Sunday, July 29, 2007

the day the power went out

A few weeks ago, we had some bad thunderstorms that caused some power outages and tree damage in our area. The next day was sunny, humid, and one of the hottest days of the summer. My Mom and I were going to meet in downtown Troy, its kind of half way between our houses, to go to Spilln' the Beans for lunch. We were both looking forward to one of their speciality sandwiches.

On my way to Troy, my cell phone rings. Its Mom telling me that her power just went out, so she can't get her car out of the garage since it has an electric opener. So, we go to Plan B. I will meet her at her house and we will eat somewhere nearby and save Spilln' the Beans for another day. Just as we are about to leave her house, the power comes back on. Mom immediately pulls her car out of the garage just in case the power goes out again, then we head toward Panera. When we get near the restaurant, the traffic light to turn into the plaza is out, and a cop is outside directing traffic. We figure the restaurant is probably out of power. Just as we are about to turn, the power comes back on, but we had already decided to go to Plan C.

We decide to go to our original choice, Spilln' the Beans. As we drive into Troy, we start noticing that the traffic lights are out. We keep hoping that the closer we get to the cafe, the lights will come on. No such luck. So, we keep driving hoping for electricity. We did a driving tour through parts of Troy, some of which we'd never seen. We stop at one place and ask the people outside if they have power, that we were looking to get lunch. The person sitting outside said, "Lunch sounds good, but no one has power." No luck in Troy.

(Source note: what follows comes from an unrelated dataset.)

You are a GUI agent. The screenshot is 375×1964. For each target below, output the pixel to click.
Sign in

I tell my mom that we never lose power at our house, because we have a different electric company than most of the area. So, we start heading toward my town. As we cross the border, the lights are indeed on! We pull into one of our favorite Japanese restaurants. The short walk from the car to the restaurant was horrible - the heat was so oppressive. We sit down, and mom decides that after all that we deserve a cocktail. She also had a buy one lunch get one free coupon, so we just spent the money we were saving (and then some) on the drinks. It was nice to be someplace cool with lights. Mom talked of bringing her sister here for lunch when she comes to visit in a few weeks.

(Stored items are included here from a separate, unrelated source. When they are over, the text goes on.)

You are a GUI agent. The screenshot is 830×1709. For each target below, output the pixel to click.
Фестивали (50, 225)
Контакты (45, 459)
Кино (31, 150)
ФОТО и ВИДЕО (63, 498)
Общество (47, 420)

The waiters and waitresses in the restaurant speak limited English. We ordered margaritas, but there was no bartender. The waitress seemed to be taking a long time to make the drinks. Mom thought she was looking up how to make it. After a while, she came over and asked us if we wanted our drinks on the rocks or frozen. Mom then offered to order different drinks that were easier to make, thinking the girl didn't know what she was doing. Mom's always thinking of other people. The waitress said "No, no we just don't have any ice, he's going to get ice. " We envisioned the waiter running across the street to the grocery store to get ice and hoping they weren't sold out due to the widespread power outage. Mom said, "Maybe we shouldn't bring my sister here."

While we had to wait a long time, the drinks and the food were excellent. One of the best margarita's I ever had. That restaurant never lets me down. I said, "You can always count on Okinawa."

Jeff and I were both bragging that day about how we never lose power since we have a different power company. That night around 7, I went into the house, opened the fridge and noticed the light inside didn't come on. I immediately thought the fridge was broken. But no, we had finally jinxed ourselves and lost power. I wonder if Okinawa did too.

We were lucky, our power was only out for less than an hour, and the sun had already begun to set. Our AC had been running all day, so our house stayed comfortable. The residents of downtown Troy weren't so lucky. They were without power for most of the afternoon, in the worst heat of the day.

For those unfamiliar with Troy, it is often dubbed "Troilet", and outsiders think its full of poor people, drug addicts and criminals. When I tell people I teach at Troy High, I always hear "that must be tough" or "do you have to wear a bullet proof vest?" My response is always, "no, its a great place, I enjoy it." Yes, I've had some students who have taken the wrong path and ended up in serious trouble with the law. The majority though are wonderful, bright, caring individuals who make me proud everyday.

Turns out the power outage in Troy was planned. It was a way to reduce the load of power on such a hot day, while they were working on fixing things broken by the previous day's storms. Instead of turning power off to an affluent suburb, I guess the company felt the people of Troy were used to suffering, or were less worthy of electricity. They did so without warning or with any info on when the power would be restored.

What the power company clearly doesn't know are the real treasures found in Troy - wonderful restaurants, beautiful architecture, galleries, and yes, people. Some people who may be too poor to own a car, therefore unable to go far enough out of the city to sit in a cool restaurant. Elderly people who live in high rise buildings, with no chance of relief from the heat. It reminded me of what happened in New Orleans, on a lesser scale, but with the same disregard for the value of all humans.

Later that night, I thought about the girl in Troy who said that "lunch sounds good", and knew she didn't have one as good as ours. I thought about how much I enjoyed that margarita, while others, even some of my students, were sitting on their stoops fanning themselves for hours on the hottest day of the year.

The electric company is under investigation now for their actions that day, and I hope they receive some sort of financial consequence.